Pourquoi les universités françaises continuent-elles à le scruter autant en ce cas ?
↳ À cause de la pensée magique qui consiste à croire qu’elles attireront des étudiants. Or personne n’a démontré que les étudiants regardent le classement de Shanghai sauf en Chine, où l’État décide où les étudiants vont aller… Mais y a-t-il aujourd’hui vraiment plus de Chinois à l’université Paris Saclay ? Tout découle d’une vision néolibérale basée sur le New Public Management, une théorie appliquée dans les années 1980 aux hôpitaux, puis aux universités.
« Sigaps est l’incarnation du pire cauchemar du néolibéralisme. »
Yves Gingras
Dans la santé justement, il existe le système Sigaps (nous en traitions dans TMN)…
↳ Très peu de chercheurs connaissent Sigaps. Mon équipe et moi l’avons découvert grâce à Didier Raoult qui fait d’ailleurs la promotion de la bibliométrie dans son université. Nous avons réalisé une analyse très précise des effets. C’est l’incarnation du pire cauchemar du néolibéralisme : les institutions reçoivent des dizaines de milliers d’euros pour chaque chercheur qui publie dans des revues avec un facteur d’impact élevé. Mais le système est très facilement manipulable : si vous n’êtes pas capable de publier un article dans une revue qui vaut cinq points, il vous suffit de publier cinq mauvais articles dans une revue à un point. C’est ce que Didier Raoult a fait en publiant 70 articles la même année dans la même revue ! Il est d’ailleurs stupéfiant de constater que la Cour des comptes est beaucoup plus sévère sur Sigaps que les chercheurs eux-mêmes.
Quelles sont les conséquences pour les chercheurs ?
↳ Ce système Sigaps est aujourd’hui incorporé dans les CV des chercheurs : les postdocs mettent en avant leurs points Sigaps en espérant augmenter leur chance d’avoir un poste. Cependant, ce système d’évaluation crée des déviances. En effet, lorsqu’on met une barre assez haute, ceux qui la dépassent ne s’en préoccupent pas, ils profitent en recevant 40 000 euros grâce à Sigaps et donc ne disent rien. Mais il y a aussi ceux qui n’arrivent pas à atteindre la barre et qui ont deux choix : quitter le système ou frauder. Didier Raoult avait d’ailleurs menacé son labo de faire la grève des points Sigaps. Et tout ça vient de l’atomisation des chercheurs qui n’ont pas le temps pour des actions collectives.

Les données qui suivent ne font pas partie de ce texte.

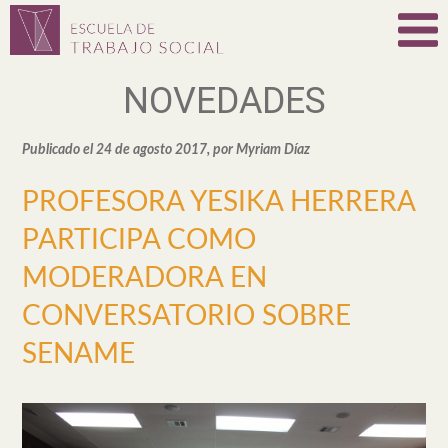
NOVEDADES
Publicado el 24 de agosto 2017, por Myriam Díaz
PROFESORA YESIKA HERRERA
PARTICIPA COMO
MODERADORA EN
CONVERSATORIO SOBRE
SENAME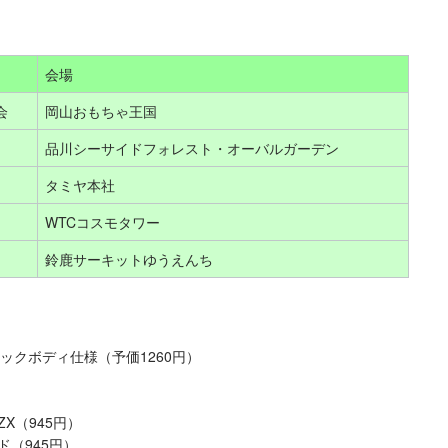
会場
会
岡山おもちゃ王国
品川シーサイドフォレスト・オーバルガーデン
タミヤ本社
WTCコスモタワー
鈴鹿サーキットゆうえんち
リックボディ仕様（予価1260円）
X（945円）
（945円）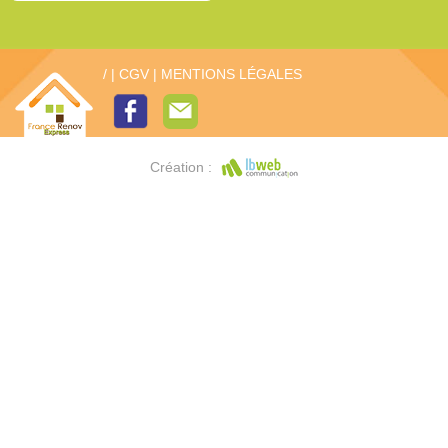
/
|
CGV
|
MENTIONS LÉGALES
Création :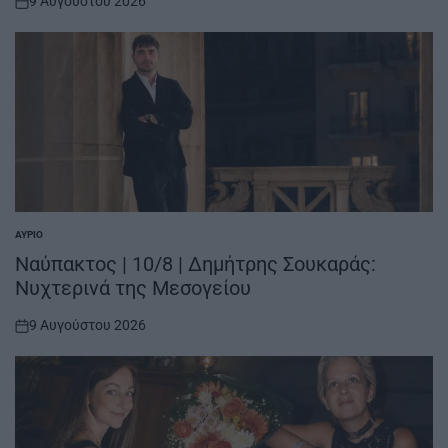
9 Αυγούστου 2026
on
ΑΎΡΙΟ
POSTED
IN
Ναύπακτος | 10/8 | Δημήτρης Σουκαράς:
Νυχτερινά της Μεσογείου
9 Αυγούστου 2026
on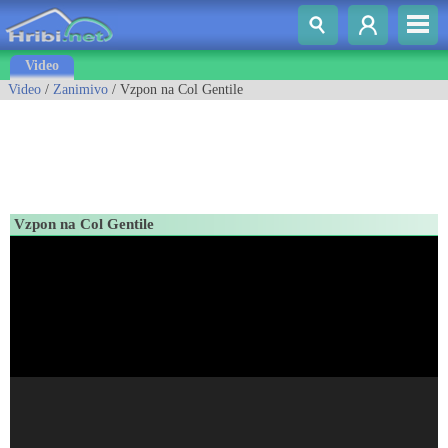
Video
Video
/
Zanimivo
/ Vzpon na Col Gentile
Vzpon na Col Gentile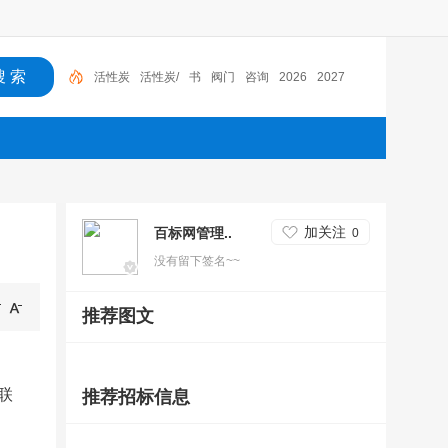
活性炭
活性炭/
书
阀门
咨询
2026
2027
加关注
百标网管理..
0
没有留下签名~~
推荐图文
京联
推荐招标信息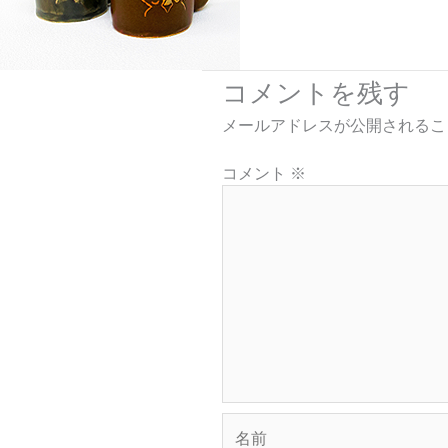
コメントを残す
メールアドレスが公開されるこ
コメント
※
名
前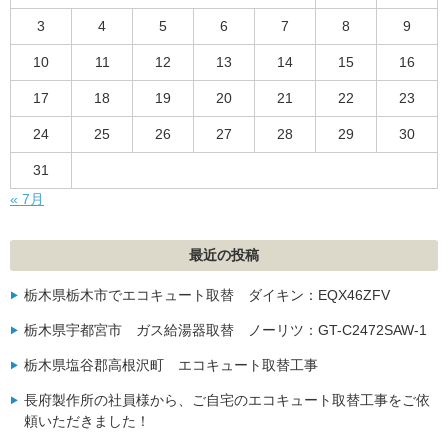
3
4
5
6
7
8
9
10
11
12
13
14
15
16
17
18
19
20
21
22
23
24
25
26
27
28
29
30
31
« 7月
最近の投稿
栃木県栃木市でエコキュート取替 ダイキン：EQX46ZFV
栃木県宇都宮市 ガス給湯器取替 ノーリツ：GT-C2472SAW-1
栃木県塩谷郡高根沢町 エコキュート取替工事
長府製作所の社員様から、ご自宅のエコキュート取替工事をご依
頼いただきました！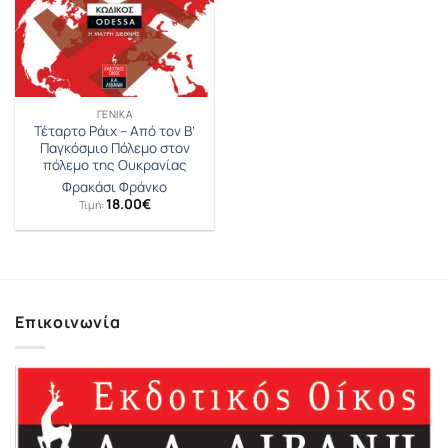
ΓΕΝΙΚΆ
Τέταρτο Ράιχ – Από τον Β’
Παγκόσμιο Πόλεμο στον
πόλεμο της Ουκρανίας
Φρακάσι Φράνκο
18.00
€
Τιμή:
Επικοινωνία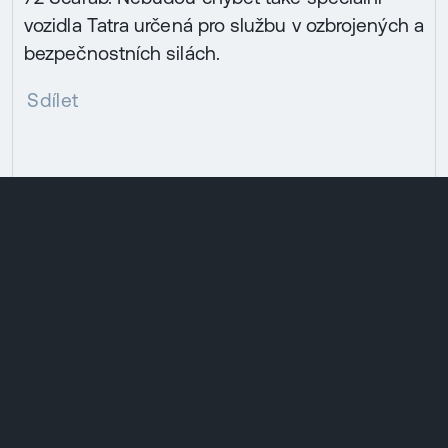
vozidla Tatra určená pro službu v ozbrojených a
bezpečnostních silách.
Sdílet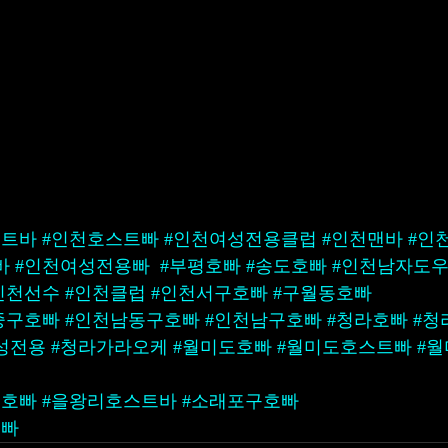
스트바
#인천호스트빠
#인천여성전용클럽
#인천맨바
#인
바
#인천여성전용빠
#부평호빠
#송도호빠
#인천남자도
인천선수
#인천클럽
#인천서구호빠
#구월동호빠
중구호빠
#인천남동구호빠
#인천남구호빠
#청라호빠
#청
성전용
#청라가라오케
#월미도호빠
#월미도호스트빠
#
동호빠
#을왕리호스트바
#소래포구호빠
호빠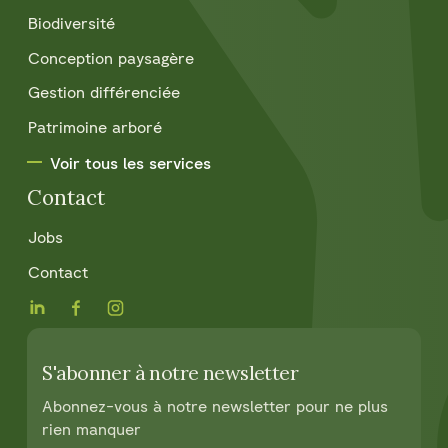
Biodiversité
Conception paysagère
Gestion différenciée
Patrimoine arboré
Voir tous les services
Contact
Jobs
Contact
S'abonner à notre newsletter
Abonnez-vous à notre newsletter pour ne plus
rien manquer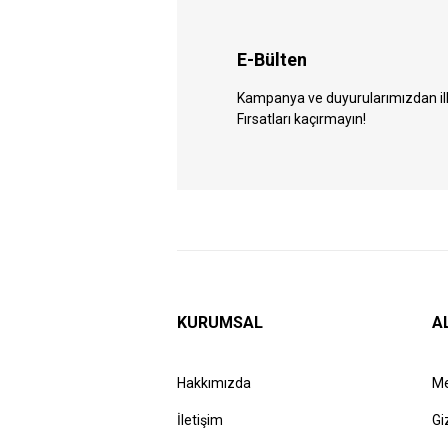
E-Bülten
Kampanya ve duyurularımızdan ilk 
Fırsatları kaçırmayın!
KURUMSAL
A
Hakkımızda
Me
İletişim
Gi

Comment expliquer qu’il n’y ait pas eu plus de protestation de leur part ?
↳ Les chercheurs sont une bande de naïfs incapables d’actions collectives [des collectifs de chercheurs existent pourtant en France, comme RogueESR ou Labos1point5, NDLR] – j’ai plusieurs preuves de ça. Ils sont bons dans leur petit domaine mais n’en sortent généralement pas.
« Les chercheurs se sont fait rouler dans la farine sur le libre accès. »
Yves Gingras
Quelles sont vos autres preuves ?
↳ Les revues ! Les chercheurs sont conscients d’être exploités, l’évaluation est faite par vous et moi [surtout par vous, NDLR] bénévolement. Mais pour lire nos propres articles, il faut que la bibliothèque soit abonnée, ce qui coûte des milliers d’euros. C’est irrationnel et les chercheurs sont la seule profession qui donne tout son travail puis paye ensuite pour y avoir accès.
Les maisons d’édition n’ apportent-elles rien dans la production de connaissances ?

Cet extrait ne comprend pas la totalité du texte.